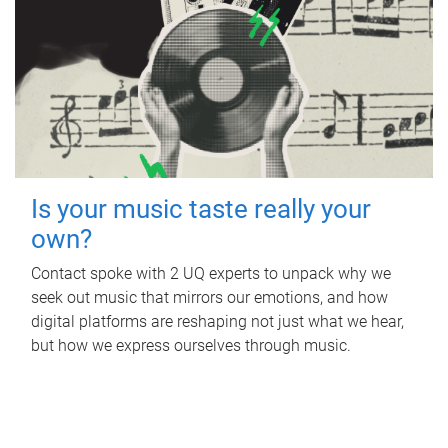
Is your music taste really your
own?
Contact spoke with 2 UQ experts to unpack why we
seek out music that mirrors our emotions, and how
digital platforms are reshaping not just what we hear,
but how we express ourselves through music.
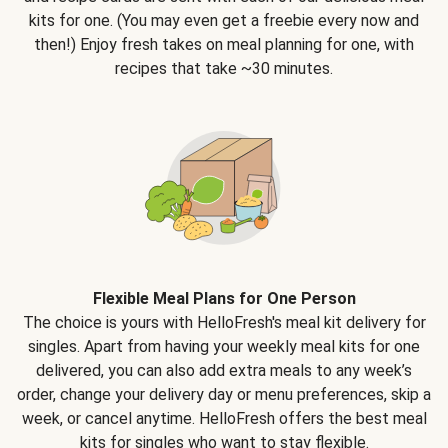
kits for one. (You may even get a freebie every now and
then!) Enjoy fresh takes on meal planning for one, with
recipes that take ~30 minutes.
Flexible Meal Plans for One Person
The choice is yours with HelloFresh's meal kit delivery for
singles. Apart from having your weekly meal kits for one
delivered, you can also add extra meals to any week’s
order, change your delivery day or menu preferences, skip a
week, or cancel anytime. HelloFresh offers the best meal
kits for singles who want to stay flexible.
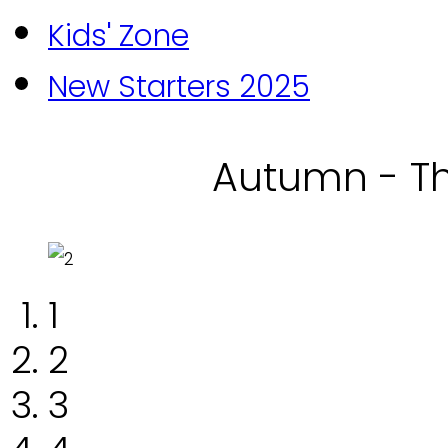
Kids' Zone
New Starters 2025
Autumn - Th
1
2
3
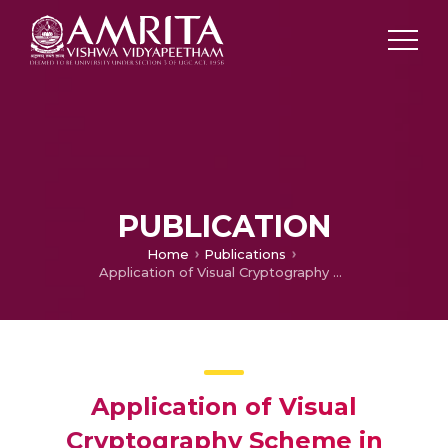
PUBLICATION
Home
Publications
Application of Visual Cryptography Scheme in Software Watermarking
Application of Visual
Cryptography Scheme in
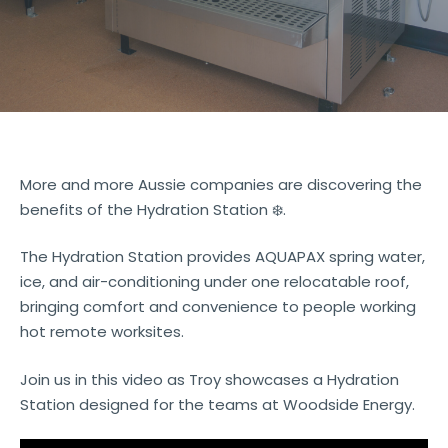
More and more Aussie companies are discovering the
benefits of the Hydration Station ❄️.
The Hydration Station provides AQUAPAX spring water,
ice, and air-conditioning under one relocatable roof,
bringing comfort and convenience to people working
hot remote worksites.
Join us in this video as Troy showcases a Hydration
Station designed for the teams at Woodside Energy.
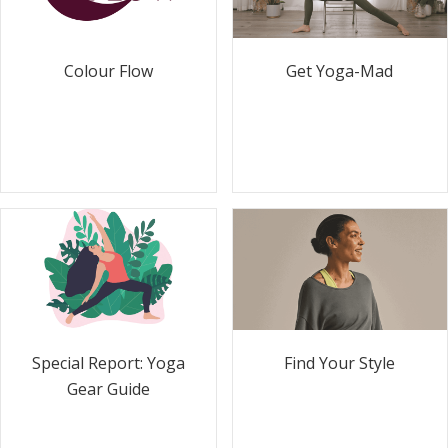
Colour Flow
Get Yoga-Mad
Special Report: Yoga
Find Your Style
Gear Guide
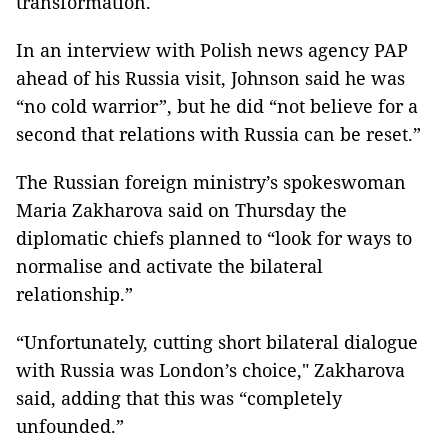
transformation.
In an interview with Polish news agency PAP
ahead of his Russia visit, Johnson said he was
“no cold warrior”, but he did “not believe for a
second that relations with Russia can be reset.”
The Russian foreign ministry’s spokeswoman
Maria Zakharova said on Thursday the
diplomatic chiefs planned to “look for ways to
normalise and activate the bilateral
relationship.”
“Unfortunately, cutting short bilateral dialogue
with Russia was London’s choice," Zakharova
said, adding that this was “completely
unfounded.”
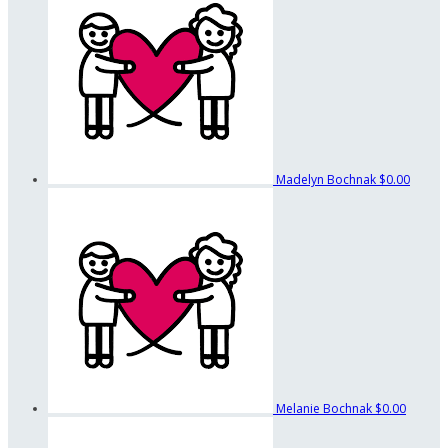
Madelyn Bochnak
$0.00
Melanie Bochnak
$0.00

Work order:
The answer should consist only of the lines above from the one with "The Hydration Station provides" through the one with "second that relations", repeated exactly, with no pictures among them.

Solution below:
The Hydration Station provides AQUAPAX spring water,
ice, and air-conditioning under one relocatable roof,
bringing comfort and convenience to people working
hot remote worksites.
Join us in this video as Troy showcases a Hydration
Station designed for the teams at Woodside Energy.
Colour Flow
Get Yoga-Mad
Special Report: Yoga
Find Your Style
Gear Guide
transformation.
In an interview with Polish news agency PAP
ahead of his Russia visit, Johnson said he was
“no cold warrior”, but he did “not believe for a
second that relations with Russia can be reset.”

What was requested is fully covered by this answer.